Menurut Qiao Le, saat ia tidak ada, hewan-hewan itu tetap berada di area masing-masing. Qiao Le dan yang lainnya akan menyiapkan makanan untuk mereka. Hewan-hewan itu tidak mengerti bahasa manusia, mereka hanya bisa membedakan ekspresi.

Tetapi mereka mengingat pesan Lin Ling untuk tidak menggigit orang sembarangan, atau mereka akan dikurung.

Tentu saja, hewan-hewan itu terutama takut jika Lin Ling marah; mereka tidak ingin melihatnya tidak bahagia.

Hanya Pique yang selalu tidak terlihat. Ia suka diam-diam merayap ke belakang Qiao Le untuk mengejutkannya.

Kegembiraan Pique setiap hari adalah melihat Qiao Le memaki, "Sialan!! Aku hampir mati ketakutan!"

Namun, tak lama kemudian Qiao Le tahu bahwa Pique hanya ingin menakutinya, dan ia pun tidak lagi takut.

Di pagi hari sebelum berangkat, Lin Ling mengajak Duo Duo berjalan-jalan di area kebun binatang. Depresi Duo Duo sudah sedikit membaik akhir-akhir ini. Ia masih pendiam, tapi sesekali mulai memberikan reaksi. Saat angin bertiup, sehelai daun jatuh di kepala Lin Ling. Duo Duo memintanya membungkuk, lalu mengambil daun itu dengan lembut, sama sekali tidak melukai Lin Ling.

Lin Ling berjongkok dan mengelus kepalanya, "Aku tahu di kebun binatang mana putrimu berada, aku akan membelinya kembali, tunggulah aku."

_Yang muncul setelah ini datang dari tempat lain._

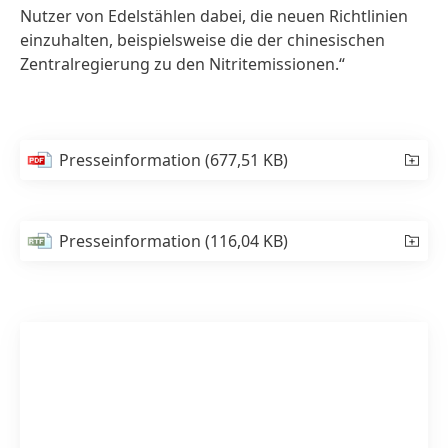
Nutzer von Edelstählen dabei, die neuen Richtlinien
einzuhalten, beispielsweise die der chinesischen
Zentralregierung zu den Nitritemissionen.“
Presseinformation
(677,51 KB)
Presseinformation
(116,04 KB)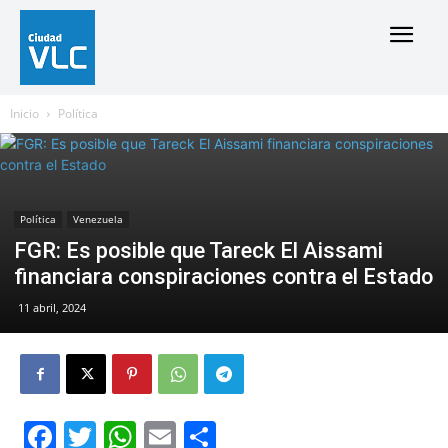
Inicio
Política
Política
Venezuela
FGR: Es posible que Tareck El Aissami
financiara conspiraciones contra el Estado
11 abril, 2024
Facebook
Twitter
WhatsApp
Email
Compartir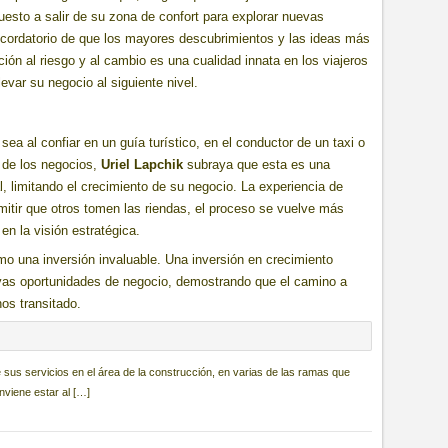
esto a salir de su zona de confort para explorar nuevas
recordatorio de que los mayores descubrimientos y las ideas más
ión al riesgo y al cambio es una cualidad innata en los viajeros
evar su negocio al siguiente nivel.
ea al confiar en un guía turístico, en el conductor de un taxi o
o de los negocios,
Uriel Lapchik
subraya que esta es una
, limitando el crecimiento de su negocio. La experiencia de
mitir que otros tomen las riendas, el proceso se vuelve más
 en la visión estratégica.
como una inversión invaluable. Una inversión en crecimiento
evas oportunidades de negocio, demostrando que el camino a
os transitado.
 sus servicios en el área de la construcción, en varias de las ramas que
nviene estar al […]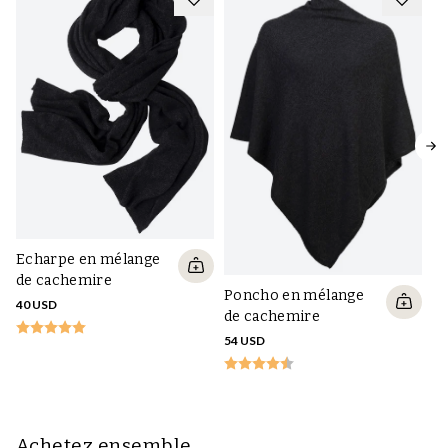
Echarpe en mélange
Bo
de cachemire
c
Poncho en mélange
40 USD
de cachemire
69
54 USD
Achetez ensemble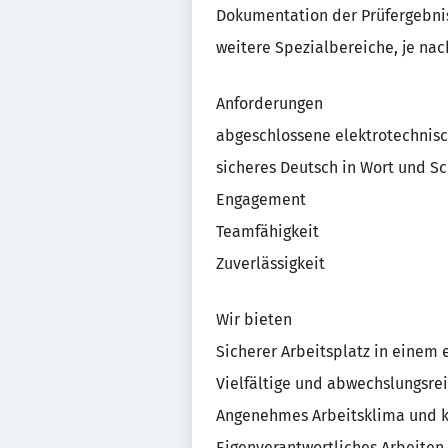
Dokumentation der Prüfergebni
weitere Spezialbereiche, je nac
Anforderungen
abgeschlossene elektrotechnis
sicheres Deutsch in Wort und Sc
Engagement
Teamfähigkeit
Zuverlässigkeit
Wir bieten
Sicherer Arbeitsplatz in einem
Vielfältige und abwechslungsre
Angenehmes Arbeitsklima und k
Eigenverantwortliches Arbeiten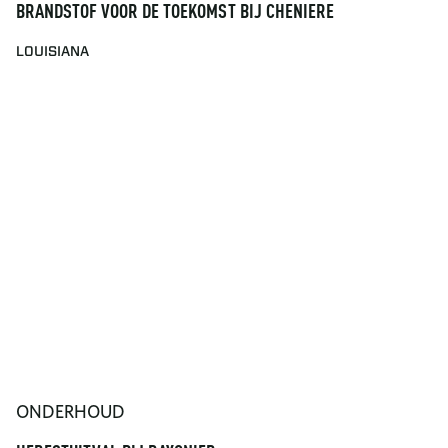
BRANDSTOF VOOR DE TOEKOMST BIJ CHENIERE
LOUISIANA
ONDERHOUD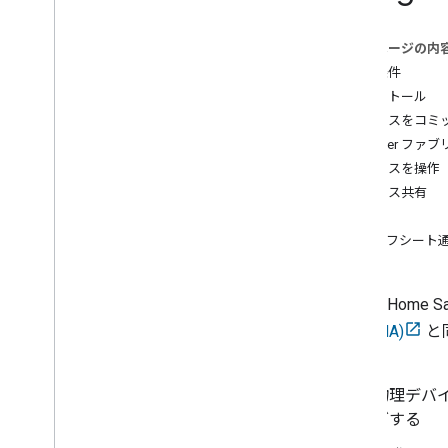
Matter API
案件のコミッショニング
このページの内
Thread ネットワーク API
前提条件
インストール
ツール
デバイスをコミ
Google Cloud Platform 分析
Matter ファ
VS Code 用 Google Home 拡張機能
デバイスを操作
Android Studio 用 Google Home プラ
デバイス共有
グイン
設定
Google Home UI Automator
ハーフシート
Matter 仮想デバイス
ZCL Advanced Platform（ZAP）
すべてのツール
Google Home Sa
app (GHA)
と
データ開示
ります。
Home Mobile SDK
物理デバ
グする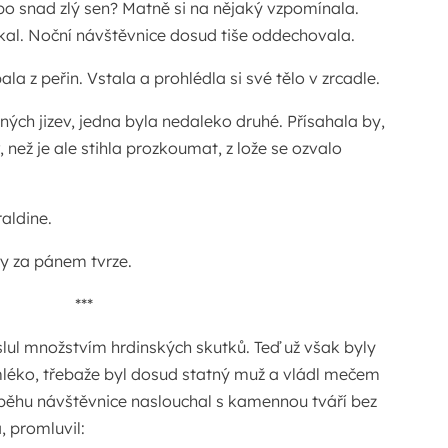
ebo snad zlý sen? Matně si na nějaký vzpomínala.
nikal. Noční návštěvnice dosud tiše oddechovala.
la z peřin. Vstala a prohlédla si své tělo v zrcadle.
ných jizev, jedna byla nedaleko druhé. Přísahala by,
, než je ale stihla prozkoumat, z lože se ozvalo
aldine.
ly za pánem tvrze.
***
slul množstvím hrdinských skutků. Teď už však byly
 mléko, třebaže byl dosud statný muž a vládl mečem
říběhu návštěvnice naslouchal s kamennou tváří bez
, promluvil: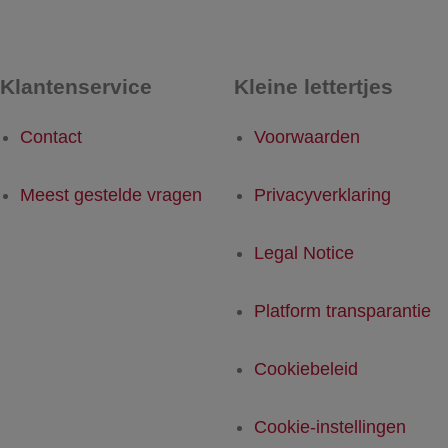
Klantenservice
Kleine lettertjes
Contact
Voorwaarden
Meest gestelde vragen
Privacyverklaring
Legal Notice
Platform transparantie
Cookiebeleid
Cookie-instellingen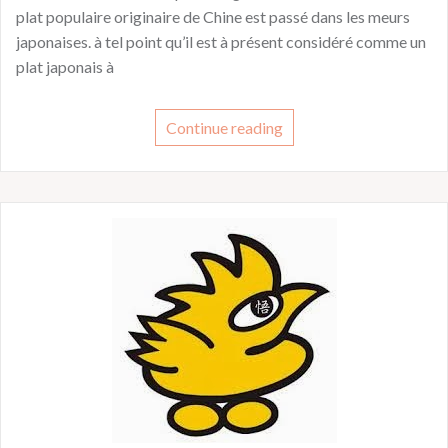
plat populaire originaire de Chine est passé dans les meurs
japonaises. à tel point qu’il est à présent considéré comme un
plat japonais à
Continue reading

Mata besar Duo Duo berputar beberapa kali sebelum memahami maksud Lin Ling. Kemudian, ia melambaikan tangannya dengan gembira, benar-benar menggambarkan ungkapan menari kegirangan. Lin Ling tertawa kecil. Tiba-tiba Duo Duo meraih bahu Lin Ling, lalu mendekat dan mencium pipinya.

"@¥#." Ucapnya dalam bahasa simpanse.

Lin Ling tahu, itu artinya: Terima kasih.